In the installation procedure from the disc, which seems to be runniing bdinstall, which, if one does not know, one may run again after removing the installation disc, by enterng bdinstall in the command line, my ISP was found, and I selected Ipv4 and DCHP, so as to be able to detect signals in my hectic perambulations as a student, and ultimately use the gui in Xfce, wifimgr, which may be added by simply entering pkg add wifimgr in the command line. I have used wifimgr for five years on older versions with not one piece of trouble.

I did not enable Ipv6 because it always seems to want revenge for some unknown transgression.

Now, it may be useful to add that one ought to connect hard internet through an ethernet (which ought to be spellt aethernet) to the computer before one begins the installation; it makes life easier for those unskilled at configuring the wireless.

After reboot, one normally follows the instructions in the Handbook, https://www.freebsd.org/doc/en_US.ISO8859-1/books/handbook/network-wireless.html, by scrolling down to a section, entitled, 30.3.2. Quick Start, where there is a box with a grey background that normally conatins all that one needs to know in order to establish the wireless connexion.

So, in my innocence, I entered % sysctl net.wlan.devices, and detected my device, ath0. As some may have heard, ifconfig no longer displays the wireless device, which, in my case, happens, as sysctl confirmed, to be ath0.

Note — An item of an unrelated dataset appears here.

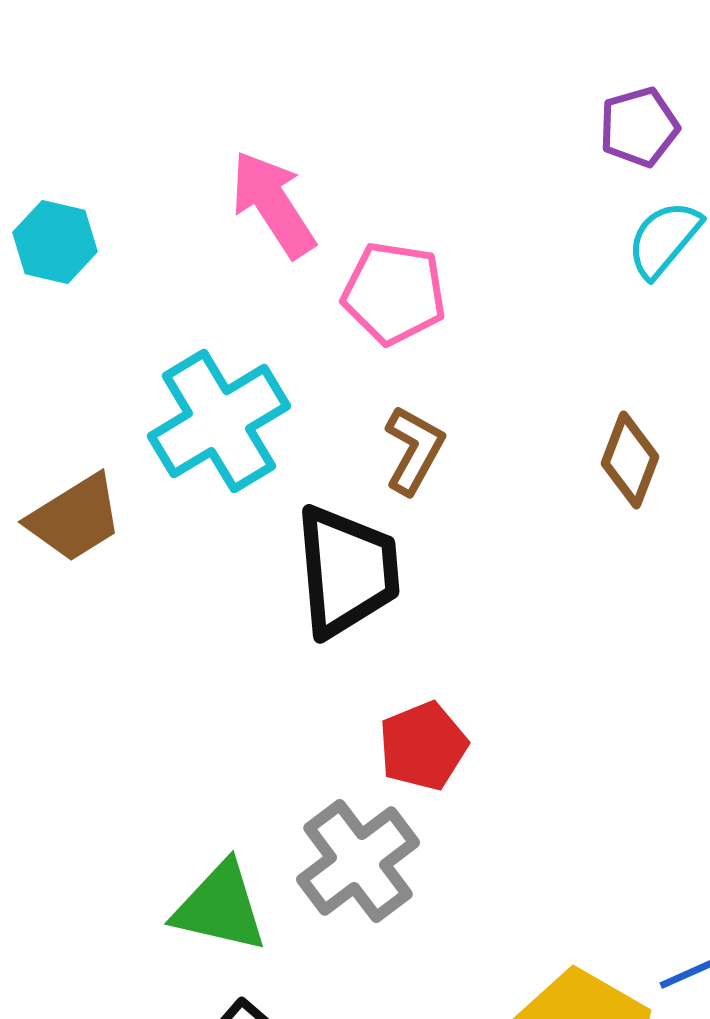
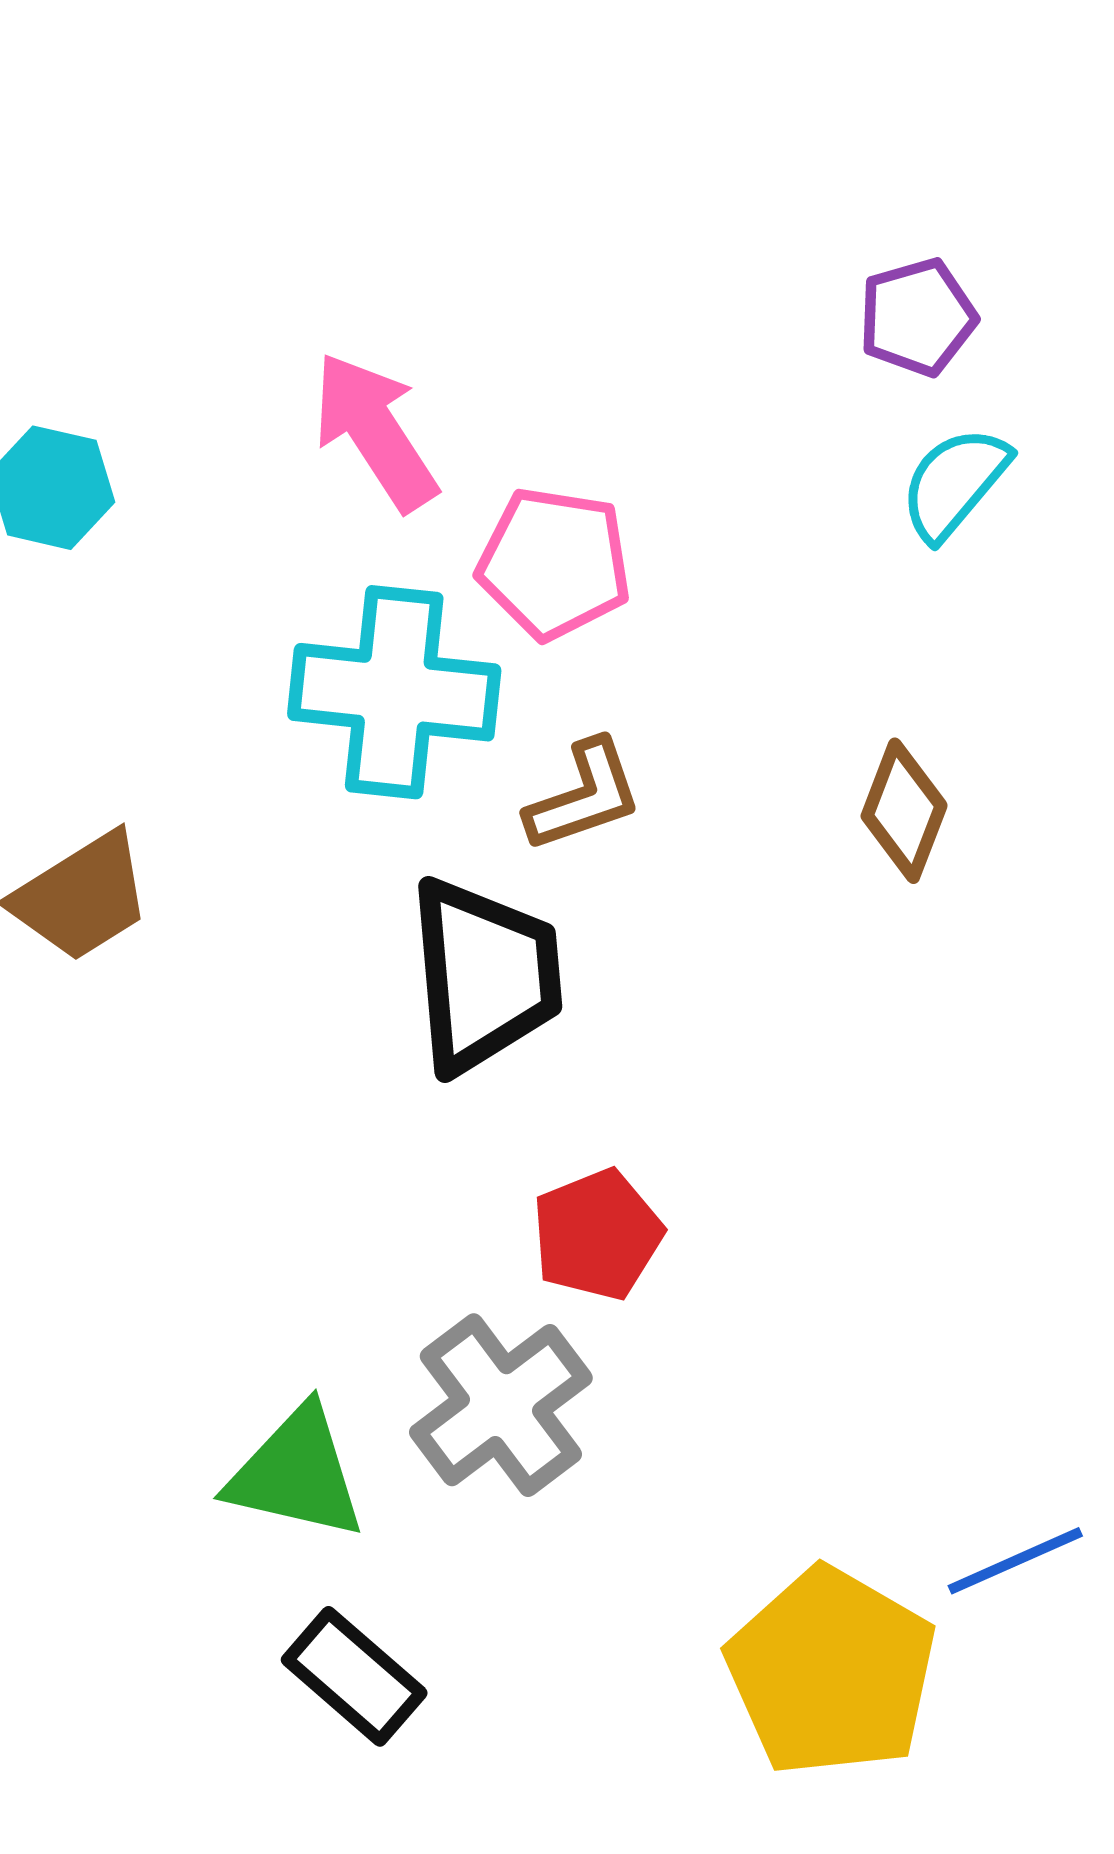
cyan cross: (219, 421) -> (394, 692), moved, turned 37
brown L-shape: (414, 450) -> (584, 796), turned 42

I then entered % cat /etc/wpa_supplicant.conf, but was told that no such file existed, and so, agreeably to the instructions, I entered % vi /etc/wpa_supplicant.conf (I am used to vi), and created wpa_supplicant.conf, into which I entered

network={
   ssid="_myssid_"
    psk="_mypsk_"
}

For the uninitiated, ssid means the name of the network, something that one will find somewhere that looks similar to NETGEAR111, or LINKSYS111. psk means the password to one's wireless system, such as such a high-security one as iLove?configur123times.nogood/bah\&c

I saved this configuration, and made sure that it was correct by entering % cat /etc/wpa_supplicant.conf. And it was correct.

I then entered % vi /etc/rc.conf, and, agreeably to the instructions, entered

wlans_ath0="wlan0"
ifconfig_wlan0="WPA SYNCDHCP"

and saved this configuration, confirming its salvation by entering % vi /etc/rc.conf. And it was correct.

But I noticed something unusual in /etc/rc.conf that I had never seen in versions older than 11.1, namely, a line ifconfig_alc0="WPAD". Entering % ifconfig informed me that this novelty had to do with the hard-wired ethernet. SInce the ethernet was working, I decided to leave well enough alone and get on with it.

I next rebooted the computer, % shutdown -r now, and noticed, in the reboot, that the ethernet, alc0, was active, but the wireless, ath0, was not.

Fiddling with commenting and uncommenting the various appropriate lines in /etc/rc.conf, I find that nothing makes a difference, save that commenting out either or both of the two lines for ath0 produced a noxious TIMEOUT ERROR.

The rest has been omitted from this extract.